### Stored records
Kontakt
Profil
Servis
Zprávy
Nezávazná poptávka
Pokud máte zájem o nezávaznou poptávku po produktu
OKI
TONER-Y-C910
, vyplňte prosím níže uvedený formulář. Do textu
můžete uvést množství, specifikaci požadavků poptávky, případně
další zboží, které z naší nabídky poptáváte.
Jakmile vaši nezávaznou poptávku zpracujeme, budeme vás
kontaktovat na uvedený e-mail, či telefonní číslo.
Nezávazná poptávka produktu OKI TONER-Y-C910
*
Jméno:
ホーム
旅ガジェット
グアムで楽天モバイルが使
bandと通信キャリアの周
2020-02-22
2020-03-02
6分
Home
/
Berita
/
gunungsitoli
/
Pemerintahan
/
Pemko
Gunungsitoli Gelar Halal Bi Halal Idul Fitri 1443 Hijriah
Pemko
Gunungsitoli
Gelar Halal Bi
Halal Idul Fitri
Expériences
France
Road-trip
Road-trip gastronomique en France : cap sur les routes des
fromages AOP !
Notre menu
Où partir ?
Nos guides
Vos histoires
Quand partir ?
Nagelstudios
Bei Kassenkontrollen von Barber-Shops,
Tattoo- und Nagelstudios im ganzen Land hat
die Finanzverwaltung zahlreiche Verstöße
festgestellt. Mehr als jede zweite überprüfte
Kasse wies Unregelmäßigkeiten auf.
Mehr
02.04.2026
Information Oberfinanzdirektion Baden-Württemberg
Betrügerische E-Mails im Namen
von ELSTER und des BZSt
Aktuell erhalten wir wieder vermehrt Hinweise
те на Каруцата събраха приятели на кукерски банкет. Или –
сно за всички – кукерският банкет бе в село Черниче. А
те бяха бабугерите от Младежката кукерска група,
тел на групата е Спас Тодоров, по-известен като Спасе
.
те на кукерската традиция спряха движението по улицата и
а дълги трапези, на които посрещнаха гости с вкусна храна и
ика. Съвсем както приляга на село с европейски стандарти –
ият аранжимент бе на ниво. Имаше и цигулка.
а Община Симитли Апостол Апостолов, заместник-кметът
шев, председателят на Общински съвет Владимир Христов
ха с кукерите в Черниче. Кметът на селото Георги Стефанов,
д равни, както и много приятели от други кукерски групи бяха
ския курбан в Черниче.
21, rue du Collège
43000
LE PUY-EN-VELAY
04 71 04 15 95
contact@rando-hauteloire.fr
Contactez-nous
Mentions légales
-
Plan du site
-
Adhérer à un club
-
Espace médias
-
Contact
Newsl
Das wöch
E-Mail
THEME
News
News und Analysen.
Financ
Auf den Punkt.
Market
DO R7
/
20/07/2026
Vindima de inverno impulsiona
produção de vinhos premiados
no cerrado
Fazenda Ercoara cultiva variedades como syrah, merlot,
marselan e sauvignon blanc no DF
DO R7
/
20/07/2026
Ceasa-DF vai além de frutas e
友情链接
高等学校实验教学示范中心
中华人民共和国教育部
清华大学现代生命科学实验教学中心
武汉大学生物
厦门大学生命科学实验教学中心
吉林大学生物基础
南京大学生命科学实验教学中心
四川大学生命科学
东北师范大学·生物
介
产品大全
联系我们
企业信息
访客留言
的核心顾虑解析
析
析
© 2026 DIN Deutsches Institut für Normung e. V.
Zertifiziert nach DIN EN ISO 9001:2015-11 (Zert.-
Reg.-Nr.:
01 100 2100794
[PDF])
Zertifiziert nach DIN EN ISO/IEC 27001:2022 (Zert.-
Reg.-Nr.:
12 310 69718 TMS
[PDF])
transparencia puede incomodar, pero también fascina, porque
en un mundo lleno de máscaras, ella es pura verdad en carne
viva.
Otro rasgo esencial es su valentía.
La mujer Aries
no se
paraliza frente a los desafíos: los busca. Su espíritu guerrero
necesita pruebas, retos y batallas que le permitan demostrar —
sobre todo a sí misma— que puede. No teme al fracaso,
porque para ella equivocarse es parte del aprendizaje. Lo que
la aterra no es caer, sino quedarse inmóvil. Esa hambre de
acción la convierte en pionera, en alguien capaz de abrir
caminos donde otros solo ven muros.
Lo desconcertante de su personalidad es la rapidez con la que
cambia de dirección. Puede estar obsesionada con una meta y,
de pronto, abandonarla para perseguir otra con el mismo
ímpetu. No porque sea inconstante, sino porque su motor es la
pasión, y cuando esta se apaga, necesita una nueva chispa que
==
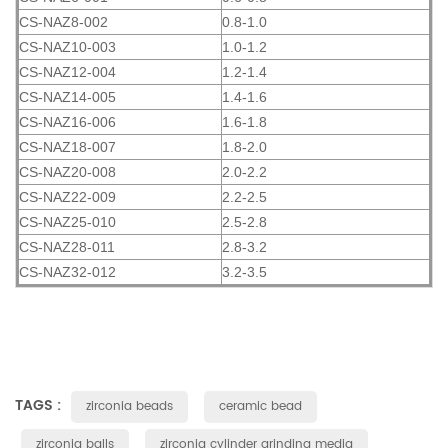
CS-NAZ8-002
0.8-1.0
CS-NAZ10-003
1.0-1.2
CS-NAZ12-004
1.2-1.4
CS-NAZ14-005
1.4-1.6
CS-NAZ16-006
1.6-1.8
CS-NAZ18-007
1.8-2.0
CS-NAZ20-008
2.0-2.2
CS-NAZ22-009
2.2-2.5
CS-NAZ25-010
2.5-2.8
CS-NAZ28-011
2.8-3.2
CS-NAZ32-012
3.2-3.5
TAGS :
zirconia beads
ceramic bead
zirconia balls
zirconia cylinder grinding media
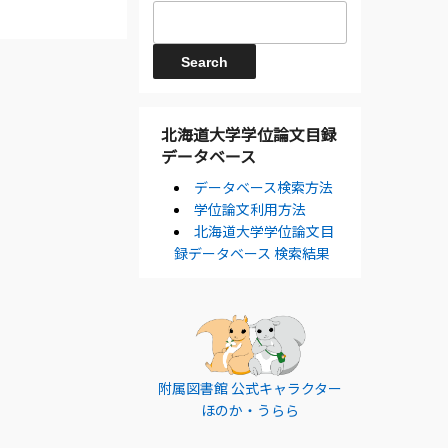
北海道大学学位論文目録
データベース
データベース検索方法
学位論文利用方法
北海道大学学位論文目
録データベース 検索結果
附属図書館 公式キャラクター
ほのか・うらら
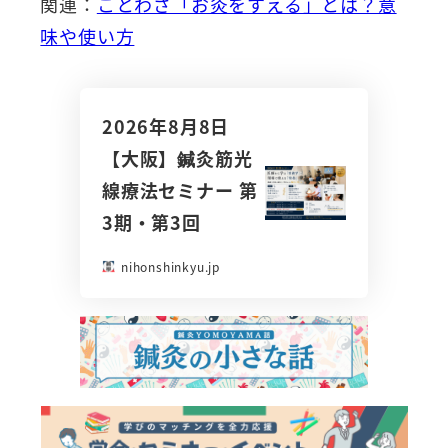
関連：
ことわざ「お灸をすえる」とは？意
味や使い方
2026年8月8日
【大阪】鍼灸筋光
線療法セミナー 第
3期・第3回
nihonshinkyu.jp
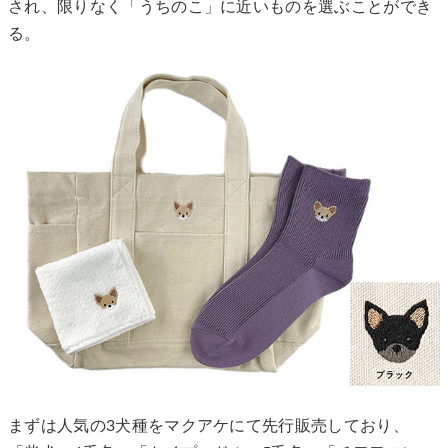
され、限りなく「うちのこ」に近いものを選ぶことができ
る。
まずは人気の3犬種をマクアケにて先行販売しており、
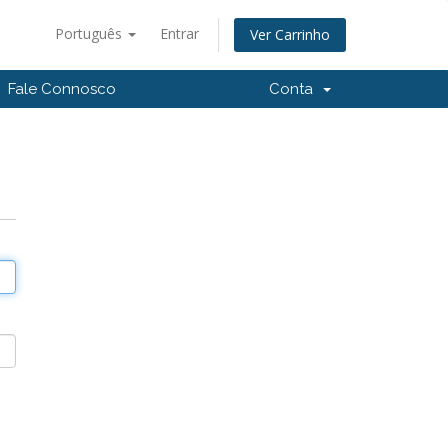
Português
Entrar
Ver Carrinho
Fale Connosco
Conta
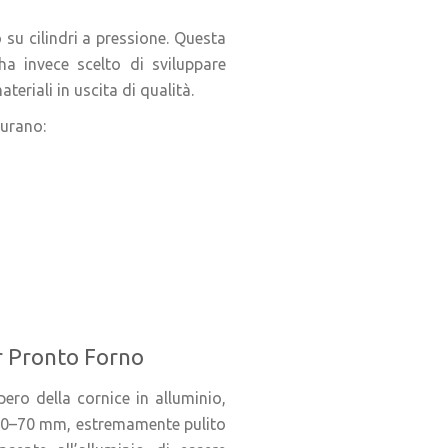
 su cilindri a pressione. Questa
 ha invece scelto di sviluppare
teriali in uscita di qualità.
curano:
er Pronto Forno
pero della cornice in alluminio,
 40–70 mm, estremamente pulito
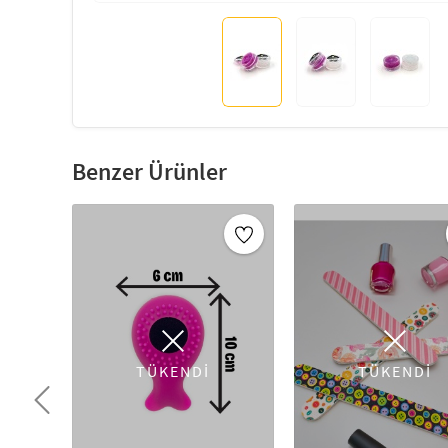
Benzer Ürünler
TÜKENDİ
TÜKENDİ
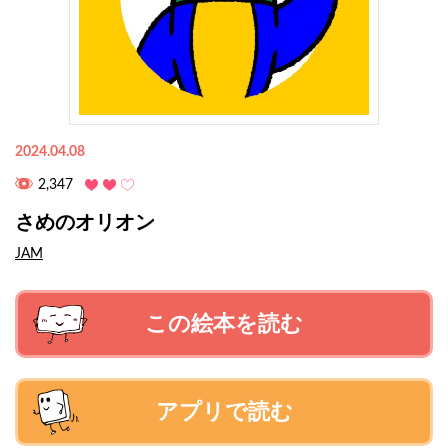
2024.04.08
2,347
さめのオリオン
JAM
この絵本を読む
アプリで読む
...
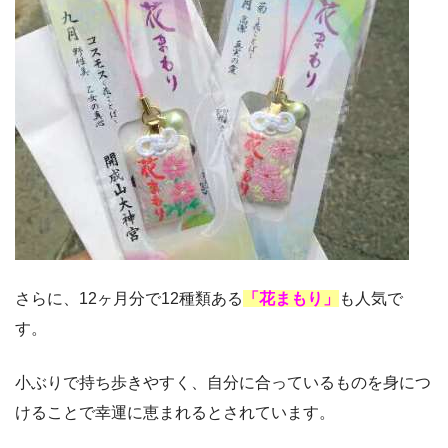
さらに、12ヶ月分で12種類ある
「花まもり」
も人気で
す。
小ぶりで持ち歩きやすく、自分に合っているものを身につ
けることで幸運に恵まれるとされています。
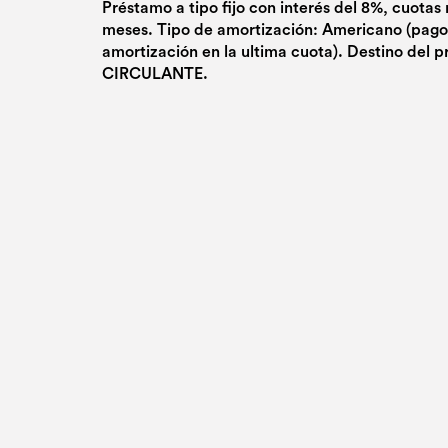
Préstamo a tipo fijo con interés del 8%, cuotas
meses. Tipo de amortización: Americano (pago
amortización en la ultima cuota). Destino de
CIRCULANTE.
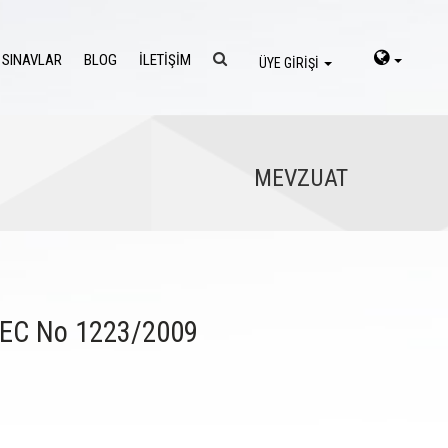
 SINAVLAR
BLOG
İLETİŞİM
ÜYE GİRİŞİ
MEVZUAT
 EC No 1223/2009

### EXERCISE INSTRUCTIONS
Out of the data above, transcribe exactly and only the lines starting with the line that has "Vindima de inverno impulsiona" and going on through the line that has "necesita pruebas, retos", both included.

### COMPLETED TASK
Vindima de inverno impulsiona
produção de vinhos premiados
no cerrado
Fazenda Ercoara cultiva variedades como syrah, merlot,
marselan e sauvignon blanc no DF
DO R7
/
20/07/2026
Ceasa-DF vai além de frutas e
友情链接
高等学校实验教学示范中心
中华人民共和国教育部
清华大学现代生命科学实验教学中心
武汉大学生物
厦门大学生命科学实验教学中心
吉林大学生物基础
南京大学生命科学实验教学中心
四川大学生命科学
东北师范大学·生物
介
产品大全
联系我们
企业信息
访客留言
的核心顾虑解析
析
析
© 2026 DIN Deutsches Institut für Normung e. V.
Zertifiziert nach DIN EN ISO 9001:2015-11 (Zert.-
Reg.-Nr.:
01 100 2100794
[PDF])
Zertifiziert nach DIN EN ISO/IEC 27001:2022 (Zert.-
Reg.-Nr.:
12 310 69718 TMS
[PDF])
transparencia puede incomodar, pero también fascina, porque
en un mundo lleno de máscaras, ella es pura verdad en carne
viva.
Otro rasgo esencial es su valentía.
La mujer Aries
no se
paraliza frente a los desafíos: los busca. Su espíritu guerrero
necesita pruebas, retos y batallas que le permitan demostrar —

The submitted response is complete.